RECORD SET section start

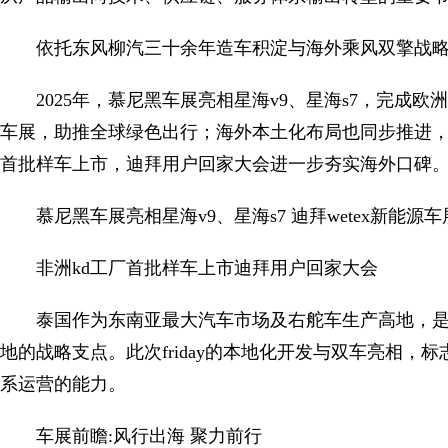
依托东风柳汽三十余年造车积淀与海外乘风双擎战略
2025年，慕尼黑车展亮相星海v9、星海s7，完成欧洲首批
车展，助推全球绿色出行；海外本土化布局也同步推进，
首批样车上市，迪拜用户回家大会进一步夯实海外口碑
慕尼黑车展亮相星海v9、星海s7 迪拜wetex新能源车
非洲kd工厂首批样车上市迪拜用户回家大会
泰国作为东南亚最大汽车市场及右舵车生产高地，
地的战略支点。此次friday的本地化开发与双车亮相
系运营的能力。
车展前瞻:风行出海 聚力前行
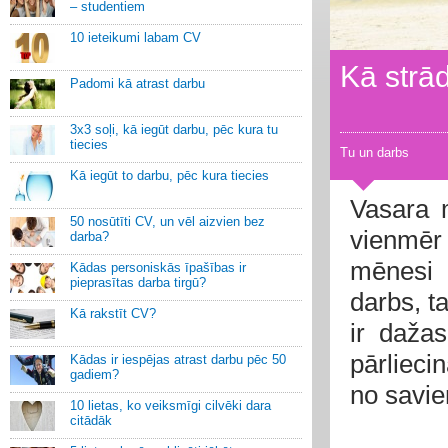
– studentiem
10 ieteikumi labam CV
Kā strād
Padomi kā atrast darbu
3x3 soļi, kā iegūt darbu, pēc kura tu
tiecies
Tu un darbs
Kā iegūt to darbu, pēc kura tiecies
Vasara m
50 nosūtīti CV, un vēl aizvien bez
vienmēr 
darba?
mēnesi 
Kādas personiskās īpašības ir
pieprasītas darba tirgū?
darbs, t
Kā rakstīt CV?
ir daža
pārlieci
Kādas ir iespējas atrast darbu pēc 50
gadiem?
no savi
10 lietas, ko veiksmīgi cilvēki dara
citādāk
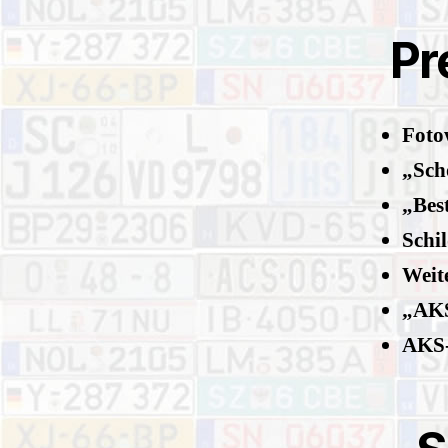
Pr
Fotow
„Sch
„Best
Schi
Weite
„AKS
AKS-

RECORD SET section end

WHAT THE TASK ASKS: The reply must match the records exactly, apart from the pictures, which are left out.

OUTPUT FOR THIS EXERCISE:
依托东风柳汽三十余年造车积淀与海外乘风双擎战略
2025年，慕尼黑车展亮相星海v9、星海s7，完成欧洲首批
车展，助推全球绿色出行；海外本土化布局也同步推进，
首批样车上市，迪拜用户回家大会进一步夯实海外口碑
慕尼黑车展亮相星海v9、星海s7 迪拜wetex新能源车
非洲kd工厂首批样车上市迪拜用户回家大会
泰国作为东南亚最大汽车市场及右舵车生产高地，
地的战略支点。此次friday的本地化开发与双车亮相
系运营的能力。
车展前瞻:风行出海 聚力前行
– studentiem
10 ieteikumi labam CV
Kā strād
Padomi kā atrast darbu
3x3 soļi, kā iegūt darbu, pēc kura tu
tiecies
Tu un darbs
Kā iegūt to darbu, pēc kura tiecies
Vasara m
50 nosūtīti CV, un vēl aizvien bez
vienmēr 
darba?
mēnesi 
Kādas personiskās īpašības ir
pieprasītas darba tirgū?
darbs, t
Kā rakstīt CV?
ir daža
pārlieci
Kādas ir iespējas atrast darbu pēc 50
gadiem?
no savi
10 lietas, ko veiksmīgi cilvēki dara
citādāk
Pr
Fotow
„Sch
„Best
Schi
Weite
„AKS
AKS-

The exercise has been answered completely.